TASK TO CARRY OUT >> When you reach the line containing "savoir-faire à votre service." in the records below, start copying exactly, and stop once you have copied the line containing "plomberie. Titulaire des".

EXCERPTED RECORDS >>
== == ==

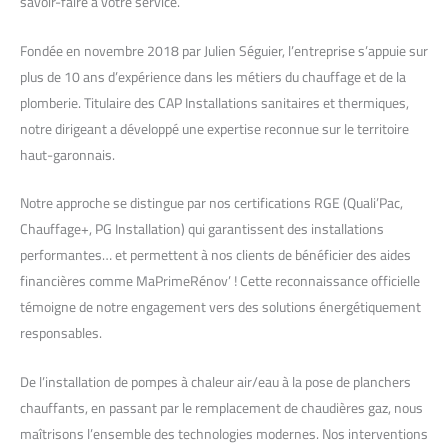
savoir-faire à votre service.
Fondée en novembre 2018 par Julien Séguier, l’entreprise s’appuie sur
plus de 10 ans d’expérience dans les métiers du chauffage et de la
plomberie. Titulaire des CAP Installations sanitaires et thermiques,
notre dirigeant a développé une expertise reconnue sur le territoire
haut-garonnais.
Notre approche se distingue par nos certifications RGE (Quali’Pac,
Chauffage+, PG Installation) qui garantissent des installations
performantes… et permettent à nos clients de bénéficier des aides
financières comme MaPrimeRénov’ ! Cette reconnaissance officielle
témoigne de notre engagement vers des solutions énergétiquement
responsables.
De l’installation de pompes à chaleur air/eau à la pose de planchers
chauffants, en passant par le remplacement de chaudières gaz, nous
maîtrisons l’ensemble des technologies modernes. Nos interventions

== == ==

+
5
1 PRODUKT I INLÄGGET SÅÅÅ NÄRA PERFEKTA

== == ==

RESPONSE TO THIS EXERCISE >>
savoir-faire à votre service.
Fondée en novembre 2018 par Julien Séguier, l’entreprise s’appuie sur
plus de 10 ans d’expérience dans les métiers du chauffage et de la
plomberie. Titulaire des CAP Installations sanitaires et thermiques,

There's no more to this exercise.